Directions | When you copy from the entries that follow, take only the lines from the one with "Ипполит и Женя ведут светскую беседу." down to the one with "Kibe Butiksinventar", keeping both ends and dropping every picture.

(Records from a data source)
--

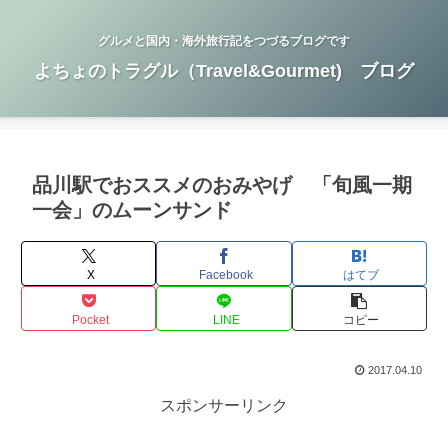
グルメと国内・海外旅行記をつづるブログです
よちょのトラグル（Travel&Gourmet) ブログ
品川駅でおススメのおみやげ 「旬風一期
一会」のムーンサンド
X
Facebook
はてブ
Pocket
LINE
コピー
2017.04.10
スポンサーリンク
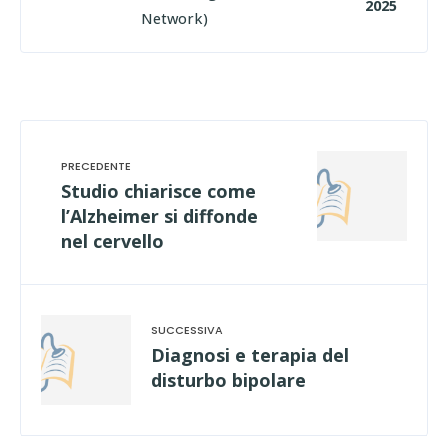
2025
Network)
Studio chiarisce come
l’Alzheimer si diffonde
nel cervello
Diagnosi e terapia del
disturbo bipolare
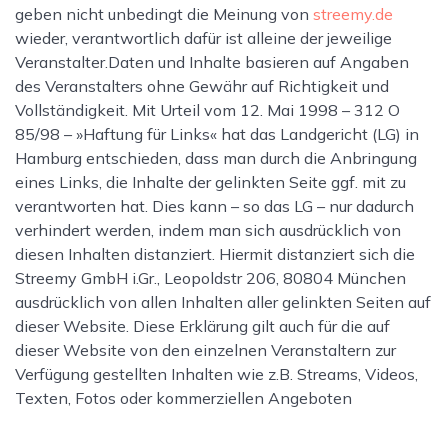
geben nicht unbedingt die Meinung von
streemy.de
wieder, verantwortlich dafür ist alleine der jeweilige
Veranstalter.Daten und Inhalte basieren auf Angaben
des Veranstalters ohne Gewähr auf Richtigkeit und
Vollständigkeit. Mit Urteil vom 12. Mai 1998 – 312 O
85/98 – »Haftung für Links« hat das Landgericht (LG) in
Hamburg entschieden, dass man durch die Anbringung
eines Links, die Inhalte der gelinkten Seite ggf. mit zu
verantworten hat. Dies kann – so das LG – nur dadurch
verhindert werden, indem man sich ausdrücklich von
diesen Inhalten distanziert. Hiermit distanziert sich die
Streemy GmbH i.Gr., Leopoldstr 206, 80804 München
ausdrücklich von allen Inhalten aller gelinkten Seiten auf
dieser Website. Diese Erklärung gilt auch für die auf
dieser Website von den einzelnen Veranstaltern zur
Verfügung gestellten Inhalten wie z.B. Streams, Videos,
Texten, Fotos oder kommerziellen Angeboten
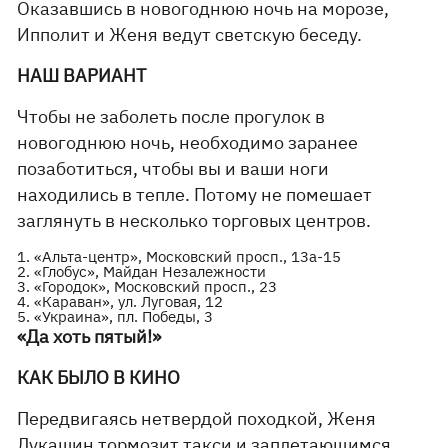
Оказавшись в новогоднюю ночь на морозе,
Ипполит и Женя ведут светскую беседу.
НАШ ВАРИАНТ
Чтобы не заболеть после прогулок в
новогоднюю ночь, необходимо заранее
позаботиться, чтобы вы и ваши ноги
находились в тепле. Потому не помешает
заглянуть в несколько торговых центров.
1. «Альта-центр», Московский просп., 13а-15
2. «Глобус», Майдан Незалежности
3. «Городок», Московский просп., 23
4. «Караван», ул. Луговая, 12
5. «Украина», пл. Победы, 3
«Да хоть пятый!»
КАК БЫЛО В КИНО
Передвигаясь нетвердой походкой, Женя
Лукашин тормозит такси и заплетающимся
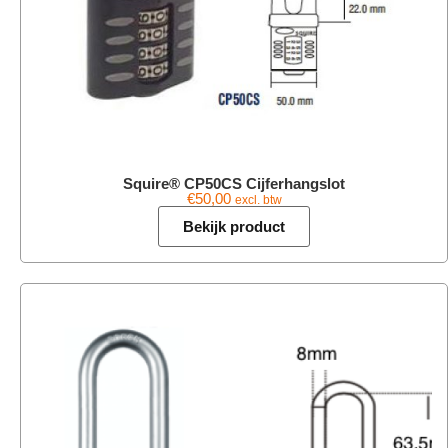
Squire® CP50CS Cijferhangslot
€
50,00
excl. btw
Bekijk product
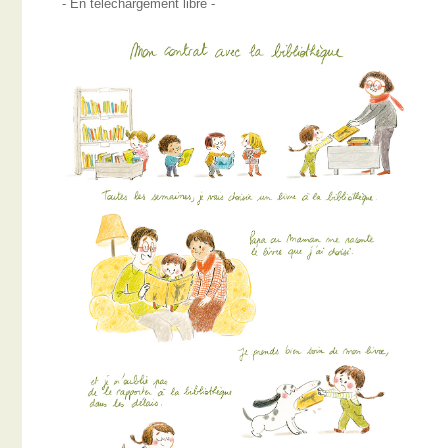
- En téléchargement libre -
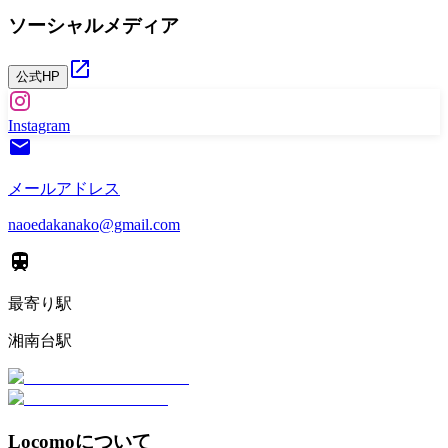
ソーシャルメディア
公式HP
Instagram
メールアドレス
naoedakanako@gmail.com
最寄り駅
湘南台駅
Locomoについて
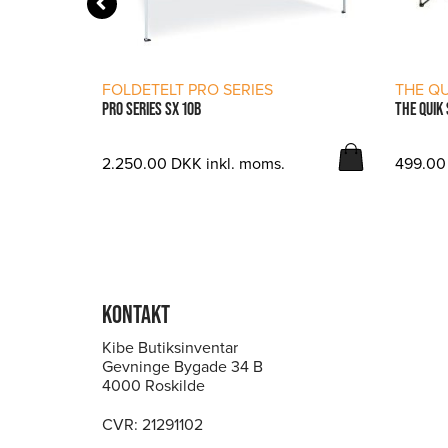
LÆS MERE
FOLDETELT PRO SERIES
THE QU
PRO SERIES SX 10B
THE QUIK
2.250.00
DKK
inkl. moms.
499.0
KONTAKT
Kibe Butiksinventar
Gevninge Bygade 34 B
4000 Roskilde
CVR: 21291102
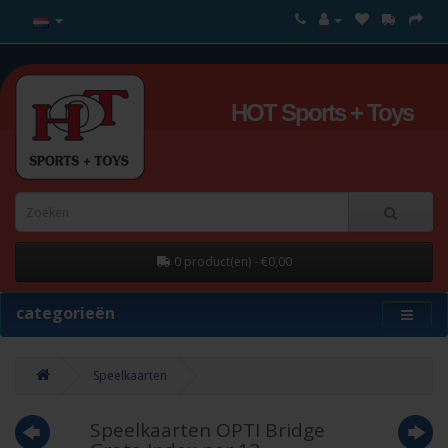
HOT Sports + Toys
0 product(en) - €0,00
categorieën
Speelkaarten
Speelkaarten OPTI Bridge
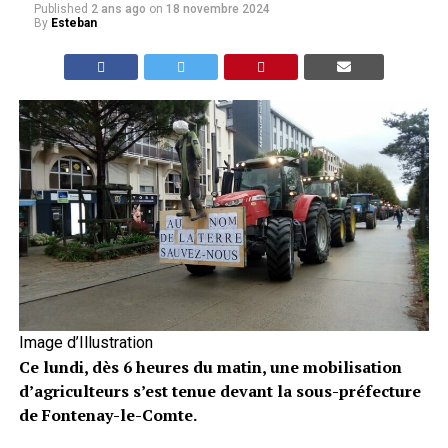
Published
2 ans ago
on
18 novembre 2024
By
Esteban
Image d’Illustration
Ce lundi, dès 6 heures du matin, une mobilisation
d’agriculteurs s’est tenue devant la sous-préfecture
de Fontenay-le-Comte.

--

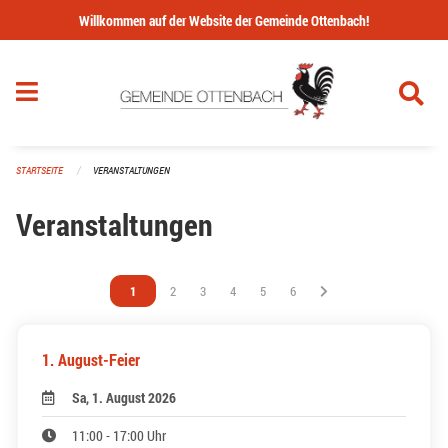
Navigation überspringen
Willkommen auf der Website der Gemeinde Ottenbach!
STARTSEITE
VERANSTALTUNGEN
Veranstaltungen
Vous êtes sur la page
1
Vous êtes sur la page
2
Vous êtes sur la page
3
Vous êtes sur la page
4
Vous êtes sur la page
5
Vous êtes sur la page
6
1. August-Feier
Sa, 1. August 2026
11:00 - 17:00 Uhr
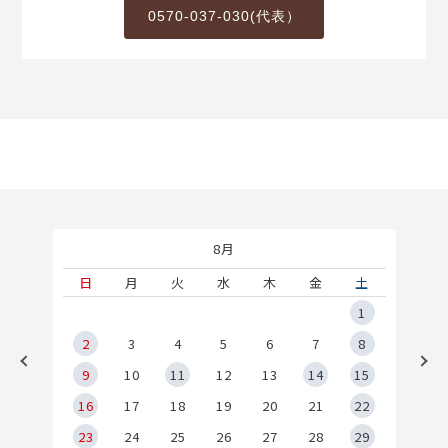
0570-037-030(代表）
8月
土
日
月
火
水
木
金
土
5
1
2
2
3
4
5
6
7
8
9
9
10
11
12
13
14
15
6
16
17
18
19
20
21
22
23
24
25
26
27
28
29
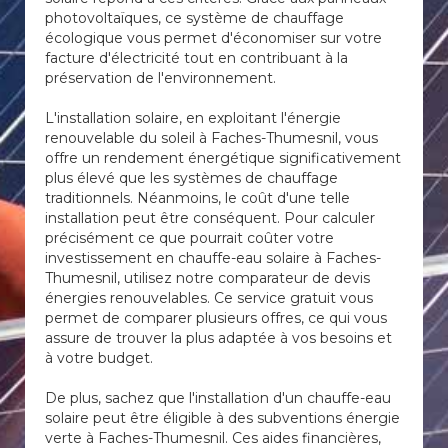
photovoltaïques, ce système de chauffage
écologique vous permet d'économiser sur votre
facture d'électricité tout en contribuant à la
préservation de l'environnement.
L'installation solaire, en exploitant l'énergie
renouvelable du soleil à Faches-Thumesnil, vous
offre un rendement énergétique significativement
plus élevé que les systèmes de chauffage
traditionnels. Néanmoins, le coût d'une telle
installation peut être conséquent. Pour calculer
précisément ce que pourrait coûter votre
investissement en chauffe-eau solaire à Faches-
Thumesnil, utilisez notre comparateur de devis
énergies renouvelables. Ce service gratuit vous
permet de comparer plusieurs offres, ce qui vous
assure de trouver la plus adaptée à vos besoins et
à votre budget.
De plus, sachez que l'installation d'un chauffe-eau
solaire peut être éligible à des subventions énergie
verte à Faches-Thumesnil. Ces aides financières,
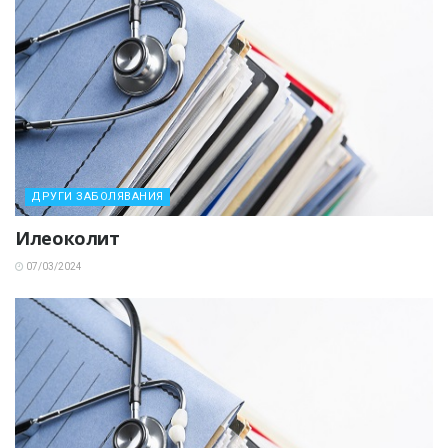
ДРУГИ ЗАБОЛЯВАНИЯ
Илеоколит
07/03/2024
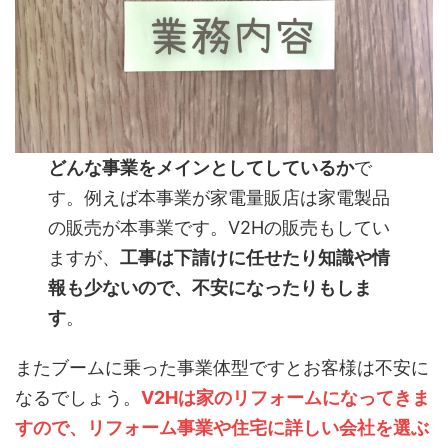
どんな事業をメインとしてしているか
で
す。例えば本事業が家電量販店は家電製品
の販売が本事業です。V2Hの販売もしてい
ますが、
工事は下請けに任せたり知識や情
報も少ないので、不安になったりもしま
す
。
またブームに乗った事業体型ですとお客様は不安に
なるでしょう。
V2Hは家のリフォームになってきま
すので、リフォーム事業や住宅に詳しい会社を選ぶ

--

Task solution |
Ипполит и Женя ведут светскую беседу.
НАШ ВАРИАНТ
Чтобы не заболеть после прогулок в
новогоднюю ночь, необходимо заранее
позаботиться, чтобы вы и ваши ноги
находились в тепле. Потому не помешает
заглянуть в несколько торговых центров.
1. «Альта-центр», Московский просп., 13а-15
2. «Глобус», Майдан Незалежности
3. «Городок», Московский просп., 23
4. «Караван», ул. Луговая, 12
5. «Украина», пл. Победы, 3
«Да хоть пятый!»
КАК БЫЛО В КИНО
Передвигаясь нетвердой походкой, Женя
Лукашин тормозит такси и заплетающимся
Squire® CP50CS Cijferhangslot
€
50,00
excl. btw
Bekijk product
- En téléchargement libre -
ソーシャルメディア
公式HP
Instagram
メールアドレス
naoedakanako@gmail.com
最寄り駅
湘南台駅
Locomoについて
LÆS MERE
FOLDETELT PRO SERIES
THE QU
PRO SERIES SX 10B
THE QUIK
2.250.00
DKK
inkl. moms.
499.0
KONTAKT
Kibe Butiksinventar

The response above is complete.